Старая притча об истине в колодце содержит double entendre[44], но если она означает, что истина таится глубоко, если толковать это в том смысле, что верные мысли о чем бы то ни было можно выловить только на большой глубине и что здравый смысл непременно требует глубокомыслия, - если так толковать эту притчу, то у меня готовы возражения. Глубина, о которой так много говорится, чаще находится там, где мы ищем истину, чем там, где мы ее находим. Как вывески средней величины лучше отвечают своему назначению, нежели исполинские, так и факт (а в особенности довод) в трех случаях из семи не замечается именно потому, что чересчур очевиден. Увидеть нечто находящееся под самым нашим носом почти невозможно.

Я могу ошибаться - вероятно, так оно и есть, - но тем не менее я считаю, что многое из того, что зовется глубокомыслием, впустую потрачено на вечную тему: упадок драматургии.

Если бы меня спросили: "В чем причина упадка драмы?" - я ответил бы: "Упадка драмы нет; она просто отстала от всего остального". Драматическое искусство более всех других подражательно по своей сути и потому рождает и поддерживает в своих служителях склонность и способность к подражанию. Поэтому одна пьеса может оказаться чересчур похожей на другую - драматург нашего времени склонен слишком усердно идти по стопам драматурга прошлого. Словом, в драме по сравнению со всем, что претендует на звание искусства, меньше оригинальности, меньше независимости, меньше мысли, меньше доверия к общим принципам, меньше стараний идти в ногу с временем, больше косности, больше консерватизма, больше окостеневших условностей. Этот дух подражания, развившийся из следования старым и потому неуклюжим образцам, не то чтобы вызвал "упадок" драмы, но разрушил ее, не давая ей воспарить.

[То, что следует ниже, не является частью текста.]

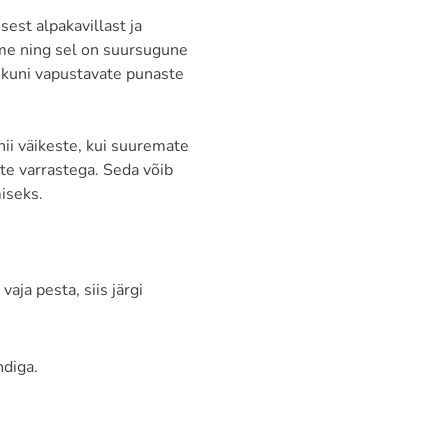
est alpakavillast ja
hme ning sel on suursugune
t kuni vapustavate punaste
ii väikeste, kui suuremate
te varrastega. Seda võib
iseks.
aja pesta, siis järgi
ndiga.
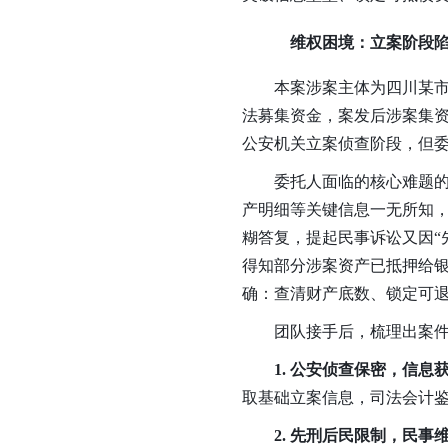
维权困境：立案阶段陷
本案涉案主体为四川某
法募集资金，案发后涉案集资参
公安机关立案侦查阶段，但
委托人面临的核心难题
产明细等关键信息一无所知
糊答复，提起民事诉讼又因“
得知部分涉案资产已抵押给
确：查清财产底数、锁定可
团队接手后，梳理出案
1. 公安侦查保密，信息
取基础立案信息，司法会计鉴
2. 先刑后民限制，民事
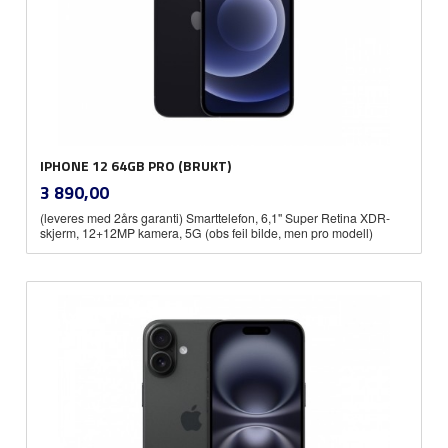
IPHONE 12 64GB PRO (BRUKT)
inkl.
Pris
3 890,00
mva.
(leveres med 2års garanti) Smarttelefon, 6,1'' Super Retina XDR-
skjerm, 12+12MP kamera, 5G (obs feil bilde, men pro modell)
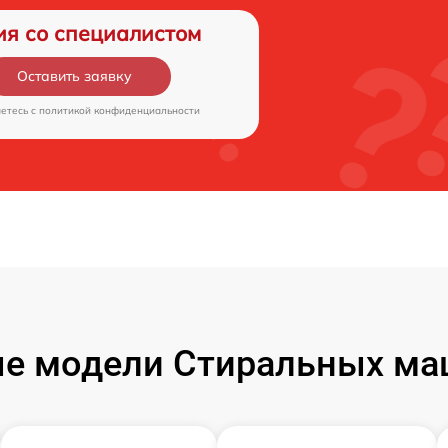
ия со специалистом
Оставить заявку
аетесь c
политикой конфиденциальности
е модели Стиральных маш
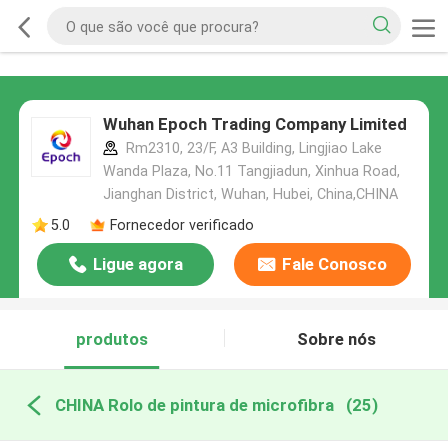
Wuhan Epoch Trading Company Limited
Rm2310, 23/F, A3 Building, Lingjiao Lake
Wanda Plaza, No.11 Tangjiadun, Xinhua Road,
Jianghan District, Wuhan, Hubei, China,CHINA
5.0
Fornecedor verificado
Ligue agora
Fale Conosco
produtos
Sobre nós
CHINA Rolo de pintura de microfibra
(25)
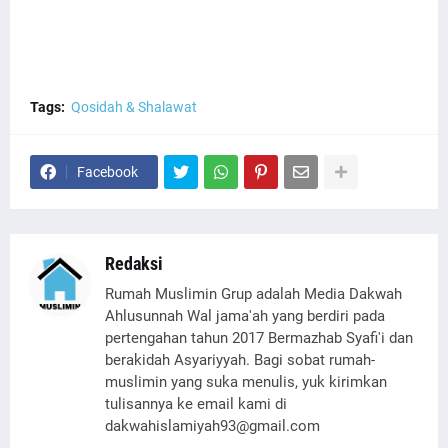
Tags:
Qosidah & Shalawat
Facebook
Redaksi
Rumah Muslimin Grup adalah Media Dakwah
Ahlusunnah Wal jama'ah yang berdiri pada
pertengahan tahun 2017 Bermazhab Syafi'i dan
berakidah Asyariyyah. Bagi sobat rumah-
muslimin yang suka menulis, yuk kirimkan
tulisannya ke email kami di
dakwahislamiyah93@gmail.com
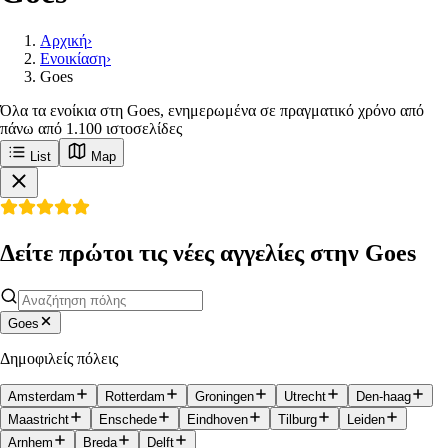
Αρχική
›
Ενοικίαση
›
Goes
Όλα τα ενοίκια στη Goes, ενημερωμένα σε πραγματικό χρόνο από
πάνω από 1.100 ιστοσελίδες
List
Map
Δείτε πρώτοι τις νέες αγγελίες στην Goes
Goes
Δημοφιλείς πόλεις
Amsterdam
Rotterdam
Groningen
Utrecht
Den-haag
Maastricht
Enschede
Eindhoven
Tilburg
Leiden
Arnhem
Breda
Delft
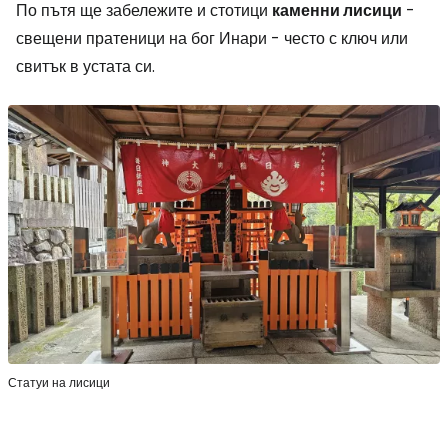
По пътя ще забележите и стотици
каменни лисици
-
свещени пратеници на бог Инари - често с ключ или
свитък в устата си.
Статуи на лисици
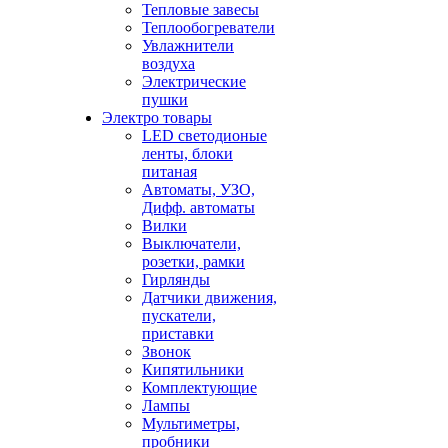
Тепловые завесы
Теплообогреватели
Увлажнители
воздуха
Электрические
пушки
Электро товары
LED светодионые
ленты, блоки
питаная
Автоматы, УЗО,
Дифф. автоматы
Вилки
Выключатели,
розетки, рамки
Гирлянды
Датчики движения,
пускатели,
приставки
Звонок
Кипятильники
Комплектующие
Лампы
Мультиметры,
пробники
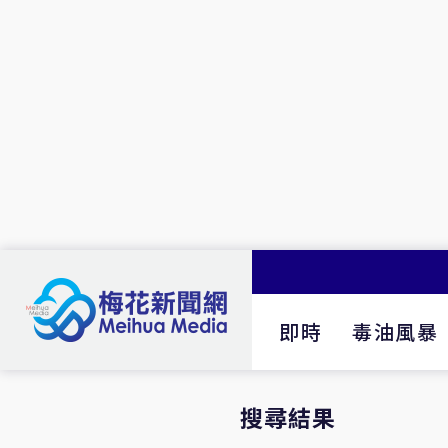
即時
毒油風暴
搜尋結果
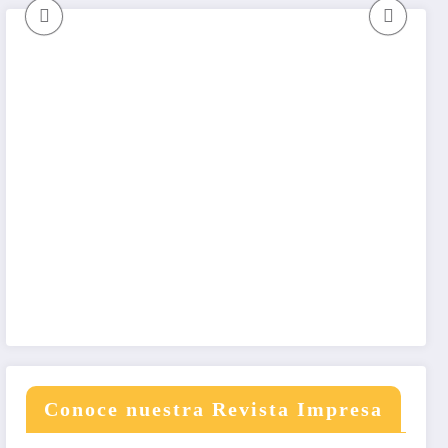
Sueños
pro
los
esc
el s
gob
Pet
Conoce nuestra Revista Impresa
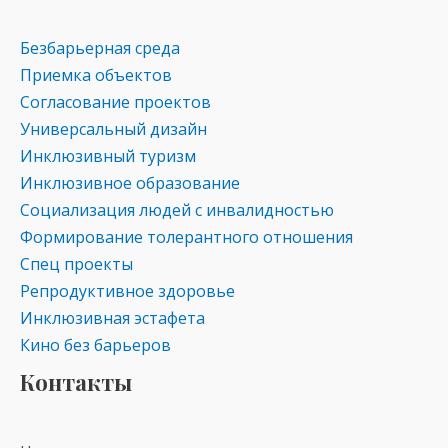
Безбарьерная среда
Приемка объектов
Согласование проектов
Универсальный дизайн
Инклюзивный туризм
Инклюзивное образование
Социализация людей с инвалидностью
Формирование толерантного отношения
Спец проекты
Репродуктивное здоровье
Инклюзивная эстафета
Кино без барьеров
Контакты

В то время как все другие искусства (за исключением, быть может, скульптуры) поспевают за мыслью и прогрессом нашего века, она одна стоит на месте и лепечет об Эсхиле и Хоре или говорит эвфуизмами[45], потому что так считали нужным делать "старые английские мастера". Представим себе, что Бульвер[46] преподнесет нам сегодня роман по образцу старых романистов или почти столь же близкий к ним, как "Горбун" близок к "Феррексу и Поррексу"[47], - пусть напишет нам "Великого Кира"[48] - что мы станем с ним делать и что подумаем об его авторе? А между тем этот "Великий Кир" в свое время был вещью замечательной.